Latter that day, as we slowly worked our way up the mountain, our fascination turned to a different fire – the Yosemite Meadow Fire that was rapidly growing from a 19 acre lighting fire* to 400 acre fire by the time we hiked back down. Currently it is at 4400+ acres. *Or that is what park officials currently belive, the SFGate has a good description of what might have went down here.
Wildfire have this beautiful dangerous appeal, pouring smoke over the landscape like a massive bonfire, that despite their obvious troublesome consequences make them a wonder to look at. 85 people were airlifted out the backcountry that day, many more evacuated from the popular Half Dome, Little Yosemite Valley, and Sunrise Lakes area. Luckily no one was injured, and luckily for us we were well away from the fire and the smoke on our perch atop Mt Dana.
Some scientist might sat that our interest in fire probably goes back to early mankind, as we evolved into animals who cook our foods over an open flame and used the heats to survive colder climates. Personally I think from living in the community near the 2013 Rim Fire that wildfires has become part of the group conciseness, so much to that we talk about it like the weather – the much more interesting weather. As much as we prepare our defensible space we can’t control that beast entirely, and how can you not be curious about that?
More photos of the fire as seen from Mt Dana in the gallery below. Hike report about that beast of a hike will be up in the near future!

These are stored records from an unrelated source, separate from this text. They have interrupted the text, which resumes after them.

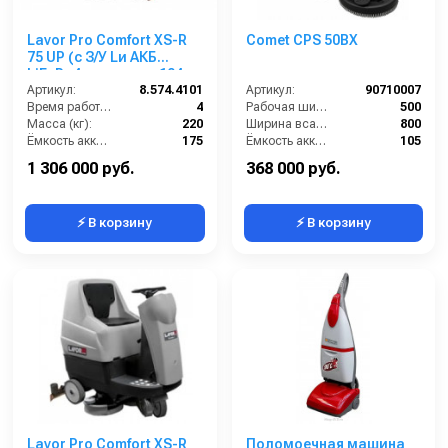
Lavor Pro Comfort XS-R
Comet CPS 50BX
75 UP (с З/У Lи АКБ
LiFePo4 емкостью 104
Ah)
Артикул:
8.574.4101
Артикул:
90710007
Время работы (ч):
4
Рабочая ширина щеток (мм):
500
Масса (кг):
220
Ширина всасывающей балки (мм):
800
Ёмкость аккумуляторов (Ач):
175
Ёмкость аккумуляторов (Ач):
105
Бак для грязной воды (л):
155
Бак для грязной воды (л):
50
1 306 000 руб.
368 000 руб.
⚡ В корзину
⚡ В корзину
Lavor Pro Comfort XS-R
Поломоечная машина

Because of the natural benefits of small fires Yosemite does not put out these small lightning fires when they first ignite, but now that it has grown at an unpredictable rate they have begun fighting the fire at full speed. Yes many trails are now closed, please (as always) check the current Yosemite conditions before heading out on any of the backpacking or day hikes I have listed on my blog. Additionally smoke may affect the enjoy-ability of areas that are not closed, and I hope hikers will use this as an opportunity to visit other areas wonderful areas of the park and surrounding forests.